• [MATERIAL SUPPLIED]:
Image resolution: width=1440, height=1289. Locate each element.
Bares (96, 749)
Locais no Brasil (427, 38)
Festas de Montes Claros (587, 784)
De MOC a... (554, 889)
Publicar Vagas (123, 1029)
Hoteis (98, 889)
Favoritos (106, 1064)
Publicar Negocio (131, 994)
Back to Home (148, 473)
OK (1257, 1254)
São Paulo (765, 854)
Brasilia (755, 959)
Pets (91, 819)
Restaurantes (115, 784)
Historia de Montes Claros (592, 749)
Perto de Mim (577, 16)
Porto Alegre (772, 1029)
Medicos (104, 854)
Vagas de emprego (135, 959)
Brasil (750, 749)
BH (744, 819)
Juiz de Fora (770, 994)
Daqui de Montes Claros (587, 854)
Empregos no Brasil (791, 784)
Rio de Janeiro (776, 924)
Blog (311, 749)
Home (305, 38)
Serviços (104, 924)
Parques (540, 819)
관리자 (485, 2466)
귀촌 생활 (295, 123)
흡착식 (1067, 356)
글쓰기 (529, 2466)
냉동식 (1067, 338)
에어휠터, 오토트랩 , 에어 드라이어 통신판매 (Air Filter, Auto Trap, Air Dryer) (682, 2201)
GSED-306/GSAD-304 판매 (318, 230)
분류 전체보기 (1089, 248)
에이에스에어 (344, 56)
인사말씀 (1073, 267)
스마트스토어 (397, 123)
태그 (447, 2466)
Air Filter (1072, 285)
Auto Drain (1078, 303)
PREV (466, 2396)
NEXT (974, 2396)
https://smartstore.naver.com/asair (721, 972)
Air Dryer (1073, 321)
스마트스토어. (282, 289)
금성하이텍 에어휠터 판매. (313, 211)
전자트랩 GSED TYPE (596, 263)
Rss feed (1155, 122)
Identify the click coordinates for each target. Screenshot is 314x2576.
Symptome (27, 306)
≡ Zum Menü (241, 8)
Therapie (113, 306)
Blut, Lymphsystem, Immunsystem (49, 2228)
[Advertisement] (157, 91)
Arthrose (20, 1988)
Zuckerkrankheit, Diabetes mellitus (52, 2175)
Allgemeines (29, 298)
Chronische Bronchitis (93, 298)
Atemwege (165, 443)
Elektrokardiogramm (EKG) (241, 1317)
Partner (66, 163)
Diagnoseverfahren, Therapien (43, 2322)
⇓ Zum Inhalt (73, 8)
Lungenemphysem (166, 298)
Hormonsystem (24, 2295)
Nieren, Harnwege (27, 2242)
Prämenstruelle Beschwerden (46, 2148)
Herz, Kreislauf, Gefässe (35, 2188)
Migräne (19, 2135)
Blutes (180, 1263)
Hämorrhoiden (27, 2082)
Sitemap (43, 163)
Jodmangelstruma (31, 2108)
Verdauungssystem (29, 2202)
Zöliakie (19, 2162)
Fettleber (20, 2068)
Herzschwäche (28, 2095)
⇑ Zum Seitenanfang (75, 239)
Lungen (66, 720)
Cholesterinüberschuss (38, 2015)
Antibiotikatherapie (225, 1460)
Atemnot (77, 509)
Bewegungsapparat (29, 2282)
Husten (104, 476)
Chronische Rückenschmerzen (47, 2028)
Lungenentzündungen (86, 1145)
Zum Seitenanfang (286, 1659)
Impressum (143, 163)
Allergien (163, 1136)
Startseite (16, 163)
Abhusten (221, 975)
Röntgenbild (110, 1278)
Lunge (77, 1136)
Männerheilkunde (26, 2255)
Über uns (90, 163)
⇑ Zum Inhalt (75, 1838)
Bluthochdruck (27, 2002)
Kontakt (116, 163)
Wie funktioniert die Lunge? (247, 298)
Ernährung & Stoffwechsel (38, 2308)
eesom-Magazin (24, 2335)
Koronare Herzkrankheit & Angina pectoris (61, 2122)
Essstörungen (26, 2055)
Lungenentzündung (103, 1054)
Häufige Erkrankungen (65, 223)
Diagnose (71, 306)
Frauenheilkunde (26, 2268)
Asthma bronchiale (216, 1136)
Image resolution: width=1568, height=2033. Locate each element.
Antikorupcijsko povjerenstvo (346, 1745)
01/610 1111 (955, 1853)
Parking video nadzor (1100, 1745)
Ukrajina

• [WHAT THE TASK ASKS]: Starting with the line that holds "에어휠터, 오토트랩 , 에어" and ending with the line that holds "Diagnoseverfahren, Therapien (43, 2322)", retype every line in the data above exactly, and nothing else.

• [TASK RESPONSE]:
에어휠터, 오토트랩 , 에어 드라이어 통신판매 (Air Filter, Auto Trap, Air Dryer) (682, 2201)
GSED-306/GSAD-304 판매 (318, 230)
분류 전체보기 (1089, 248)
에이에스에어 (344, 56)
인사말씀 (1073, 267)
스마트스토어 (397, 123)
태그 (447, 2466)
Air Filter (1072, 285)
Auto Drain (1078, 303)
PREV (466, 2396)
NEXT (974, 2396)
https://smartstore.naver.com/asair (721, 972)
Air Dryer (1073, 321)
스마트스토어. (282, 289)
금성하이텍 에어휠터 판매. (313, 211)
전자트랩 GSED TYPE (596, 263)
Rss feed (1155, 122)
Identify the click coordinates for each target. Screenshot is 314x2576.
Symptome (27, 306)
≡ Zum Menü (241, 8)
Therapie (113, 306)
Blut, Lymphsystem, Immunsystem (49, 2228)
[Advertisement] (157, 91)
Arthrose (20, 1988)
Zuckerkrankheit, Diabetes mellitus (52, 2175)
Allgemeines (29, 298)
Chronische Bronchitis (93, 298)
Atemwege (165, 443)
Elektrokardiogramm (EKG) (241, 1317)
Partner (66, 163)
Diagnoseverfahren, Therapien (43, 2322)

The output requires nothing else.